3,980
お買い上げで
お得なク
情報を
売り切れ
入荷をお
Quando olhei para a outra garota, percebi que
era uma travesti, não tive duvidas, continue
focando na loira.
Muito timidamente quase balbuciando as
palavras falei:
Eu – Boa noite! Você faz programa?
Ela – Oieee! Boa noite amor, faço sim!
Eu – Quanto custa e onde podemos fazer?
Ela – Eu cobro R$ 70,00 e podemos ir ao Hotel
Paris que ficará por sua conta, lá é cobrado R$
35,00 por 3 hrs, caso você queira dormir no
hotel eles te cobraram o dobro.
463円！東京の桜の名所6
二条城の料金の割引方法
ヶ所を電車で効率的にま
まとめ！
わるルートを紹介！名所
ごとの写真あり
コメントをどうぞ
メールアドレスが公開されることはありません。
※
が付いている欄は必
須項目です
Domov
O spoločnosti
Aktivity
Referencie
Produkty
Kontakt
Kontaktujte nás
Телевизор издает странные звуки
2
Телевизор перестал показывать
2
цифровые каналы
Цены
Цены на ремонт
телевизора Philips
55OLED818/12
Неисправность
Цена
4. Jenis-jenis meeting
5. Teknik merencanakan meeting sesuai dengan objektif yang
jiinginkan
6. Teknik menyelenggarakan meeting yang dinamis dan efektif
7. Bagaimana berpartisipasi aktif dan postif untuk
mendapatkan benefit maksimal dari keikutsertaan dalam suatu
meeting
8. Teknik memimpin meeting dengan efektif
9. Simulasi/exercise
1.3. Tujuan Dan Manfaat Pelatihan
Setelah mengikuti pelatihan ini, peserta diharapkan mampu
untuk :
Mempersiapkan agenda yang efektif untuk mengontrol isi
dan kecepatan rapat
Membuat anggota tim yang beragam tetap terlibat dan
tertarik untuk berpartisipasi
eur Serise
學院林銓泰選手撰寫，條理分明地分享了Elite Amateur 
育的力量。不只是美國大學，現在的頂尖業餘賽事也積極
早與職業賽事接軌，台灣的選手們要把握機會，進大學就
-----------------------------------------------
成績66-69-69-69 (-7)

## Assigned task
Each line of the data that has the string "yang" counts once; give the total and nothing else.

## Solution to this problem
4